ACTION ITEM = Your answer must consist of exactly the lines below, starting with the line with "niet meedoet. Daar steekt het dorp een stokje" and going on through the line with "Toimi nopeasti varmistaaksesi", and nothing else.
++++ EXTRACTED MATERIAL ++++
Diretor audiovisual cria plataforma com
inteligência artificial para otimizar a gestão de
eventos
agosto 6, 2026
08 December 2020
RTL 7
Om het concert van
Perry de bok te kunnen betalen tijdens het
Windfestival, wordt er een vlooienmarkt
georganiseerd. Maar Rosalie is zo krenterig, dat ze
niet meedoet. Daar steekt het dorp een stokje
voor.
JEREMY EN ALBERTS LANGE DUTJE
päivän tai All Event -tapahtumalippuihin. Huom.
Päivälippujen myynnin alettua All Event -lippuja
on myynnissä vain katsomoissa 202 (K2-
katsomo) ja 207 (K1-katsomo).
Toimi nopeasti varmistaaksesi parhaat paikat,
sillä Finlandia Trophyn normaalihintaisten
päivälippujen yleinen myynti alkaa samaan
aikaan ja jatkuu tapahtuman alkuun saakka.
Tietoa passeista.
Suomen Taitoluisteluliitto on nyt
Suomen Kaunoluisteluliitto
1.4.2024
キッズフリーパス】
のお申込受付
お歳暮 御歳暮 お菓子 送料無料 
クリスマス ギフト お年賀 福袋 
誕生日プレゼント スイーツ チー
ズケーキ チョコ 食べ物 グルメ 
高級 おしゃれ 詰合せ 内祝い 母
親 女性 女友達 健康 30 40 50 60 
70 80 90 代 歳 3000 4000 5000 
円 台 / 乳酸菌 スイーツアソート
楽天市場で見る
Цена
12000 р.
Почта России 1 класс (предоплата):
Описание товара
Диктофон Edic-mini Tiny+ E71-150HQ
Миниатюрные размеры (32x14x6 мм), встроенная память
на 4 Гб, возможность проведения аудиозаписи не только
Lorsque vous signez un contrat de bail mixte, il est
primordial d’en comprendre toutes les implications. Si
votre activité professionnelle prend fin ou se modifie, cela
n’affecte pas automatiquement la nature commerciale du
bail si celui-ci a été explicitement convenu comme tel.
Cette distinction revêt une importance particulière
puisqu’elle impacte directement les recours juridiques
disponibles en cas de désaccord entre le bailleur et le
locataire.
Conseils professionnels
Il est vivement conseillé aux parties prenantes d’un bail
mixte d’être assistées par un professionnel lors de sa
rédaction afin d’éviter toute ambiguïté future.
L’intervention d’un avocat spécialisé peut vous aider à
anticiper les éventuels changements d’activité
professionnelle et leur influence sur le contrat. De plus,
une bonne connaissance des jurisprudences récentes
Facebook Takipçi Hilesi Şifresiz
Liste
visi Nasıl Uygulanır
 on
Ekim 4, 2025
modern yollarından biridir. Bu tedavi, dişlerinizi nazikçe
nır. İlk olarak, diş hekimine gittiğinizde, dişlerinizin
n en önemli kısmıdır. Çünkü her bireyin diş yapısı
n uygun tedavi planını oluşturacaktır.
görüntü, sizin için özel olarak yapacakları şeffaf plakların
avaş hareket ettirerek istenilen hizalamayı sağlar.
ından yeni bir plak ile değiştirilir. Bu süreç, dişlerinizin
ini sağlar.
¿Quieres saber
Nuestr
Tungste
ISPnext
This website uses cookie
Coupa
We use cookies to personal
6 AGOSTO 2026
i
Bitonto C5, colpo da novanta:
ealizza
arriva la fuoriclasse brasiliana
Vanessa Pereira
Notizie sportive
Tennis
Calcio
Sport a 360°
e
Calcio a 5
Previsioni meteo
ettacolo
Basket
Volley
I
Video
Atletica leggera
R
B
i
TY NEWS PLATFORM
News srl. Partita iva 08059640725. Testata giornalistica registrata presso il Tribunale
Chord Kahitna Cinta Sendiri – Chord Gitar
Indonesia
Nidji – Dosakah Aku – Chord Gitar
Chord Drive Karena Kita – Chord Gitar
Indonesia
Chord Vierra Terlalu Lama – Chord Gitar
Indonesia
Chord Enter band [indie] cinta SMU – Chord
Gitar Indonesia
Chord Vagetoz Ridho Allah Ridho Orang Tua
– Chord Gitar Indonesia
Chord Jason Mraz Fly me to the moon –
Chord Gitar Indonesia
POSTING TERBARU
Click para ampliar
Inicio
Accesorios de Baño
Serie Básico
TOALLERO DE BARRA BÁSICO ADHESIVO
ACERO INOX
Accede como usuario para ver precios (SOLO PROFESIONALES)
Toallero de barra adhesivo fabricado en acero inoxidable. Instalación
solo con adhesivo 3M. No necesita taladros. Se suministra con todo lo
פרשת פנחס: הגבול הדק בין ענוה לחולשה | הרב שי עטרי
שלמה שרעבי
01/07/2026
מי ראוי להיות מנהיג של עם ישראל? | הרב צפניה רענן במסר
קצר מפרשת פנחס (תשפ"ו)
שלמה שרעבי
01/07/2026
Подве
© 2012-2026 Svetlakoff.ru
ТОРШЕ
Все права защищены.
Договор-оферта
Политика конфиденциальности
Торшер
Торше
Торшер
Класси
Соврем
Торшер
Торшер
++++
EXERCISE OUTPUT =
niet meedoet. Daar steekt het dorp een stokje
voor.
JEREMY EN ALBERTS LANGE DUTJE
päivän tai All Event -tapahtumalippuihin. Huom.
Päivälippujen myynnin alettua All Event -lippuja
on myynnissä vain katsomoissa 202 (K2-
katsomo) ja 207 (K1-katsomo).
Toimi nopeasti varmistaaksesi parhaat paikat,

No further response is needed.